Extrait du Sud Ouest du 13/08/2007:
L'Association de défense et de promotion du Pyla (ADPPM) a tenu son assemblée générale samedi matin, en présence de nombreux élus de la Teste de Buch, du sous-préfet d'Arcachon et de la députée Marie-Hélène Des Esgaulx.
Près de 500 Pylatais avaient aussi fait le déplacement pour venir discuter de l'aménagement de leur commune et de la révision du Plan local d'urbanisme (PLU), le sujet chaud du moment.
Jacques Storelli , le président de l'ADPPM, face au maire de La Teste Jean-François Acot-Mirande , a exposé les doléances de l'association.
Il a invité l'élu à encadrer davantage le système de construction dans la ville et la délivrance de permis.
"Allons-y franchement, il ne faut pas hésiter, c'est vraiement n'importe quoi en ce moment" a-t-il ponctué devant une assistance acquise à sa cause.

En ce qui concerne la forêt, Jacques Storelli a tout particulièrement mis en exergue la nécessité de protéger les droits d'usage et de sanctionner l'abattage sauvage, une pratique de plus en plus fréquente.

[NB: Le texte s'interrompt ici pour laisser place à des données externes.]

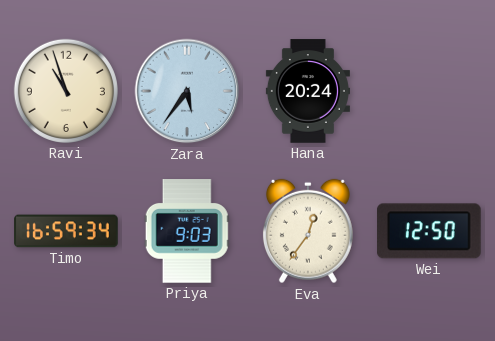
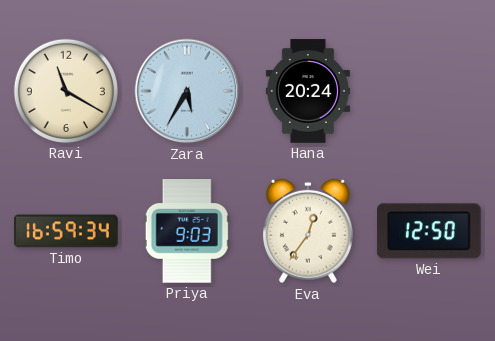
Ravi: 10:57 -> 11:20
Zara: 5:36 -> 5:35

Il a aussi mis en garde les élus contre le risque de surdensification du Bassin et le besoin d'un contrôle démographique.
" Nous serons 100 000 de plus sur le Bassin dans 30 ans" a-t-il indiqué.

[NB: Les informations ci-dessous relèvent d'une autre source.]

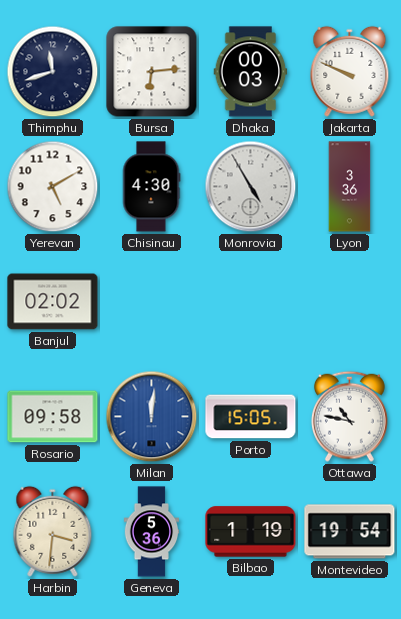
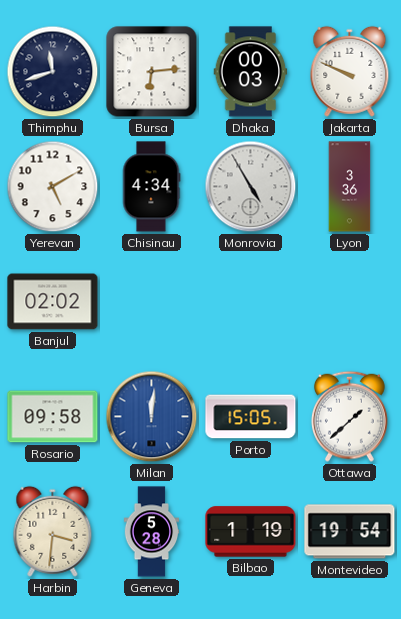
Chisinau: 4:30 -> 4:34
Ottawa: 10:47 -> 1:38
Geneva: 5:36 -> 5:28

Pédagogie autour du PLU. L'entrée dans le vif du sujet s'est réellement faite avec l'intervention , d'Hubert Legrix de la Salle, membre du bureau de l'association, qui s'est livré à un travail de pédagogie autour du PLU. Il n'en a pas pour autant oublié de s'adonner à la critique:" Il faut se mobiliser, c'est urgent. Le Plu voté en mars menace l'urbanisme traditionnel du Pyla, son urbanisme forestier.
Il permet de construire en continu des bâtiments de 11m50 de haut".
Jean-Pierre Volmer, membre du bureau lui aussi, a enfoncé le clou en abordant la question du secteur de Laurey-Pissens où la construction d'un lotissement de 90 maisons est prévue.
Face à ces mises en cause légitimes, le maire de la Teste-de-Buch et son adjoint Gilbert Moga, ont souligné que le nouveau PLU était "très restrictif".
"Nous avons déclassé et protégé 500 hectares, je ne crois pas que notre PLU soit bétonneur." a expliqué Jean-François Acot-Mirande. Il a aussi précisé que les zones constructibles en continu pourrait passer en bâti discontinu.
notre analyse:
De toute manière de notre côté, c'est "la route se fera".
La municipalité nous place-t-elle toujours devant "le fait accompli"??
Evoque-t-elle encore des promesses dans le vent?
Quant au PLU, il suffit de relire nos articles précédents pour esquisser une opinion sur la question.